(Collected data entries)

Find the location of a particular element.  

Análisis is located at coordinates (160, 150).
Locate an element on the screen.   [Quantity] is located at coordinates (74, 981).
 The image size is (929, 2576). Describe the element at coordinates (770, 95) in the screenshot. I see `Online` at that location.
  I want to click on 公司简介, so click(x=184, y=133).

* TRY IT
Please transcribe the data shown above in full, exactly as it stands.

* ANSWER BOX
Find the location of a particular element.  

Análisis is located at coordinates (160, 150).
Locate an element on the screen.   [Quantity] is located at coordinates (74, 981).
 The image size is (929, 2576). Describe the element at coordinates (770, 95) in the screenshot. I see `Online` at that location.
  I want to click on 公司简介, so click(x=184, y=133).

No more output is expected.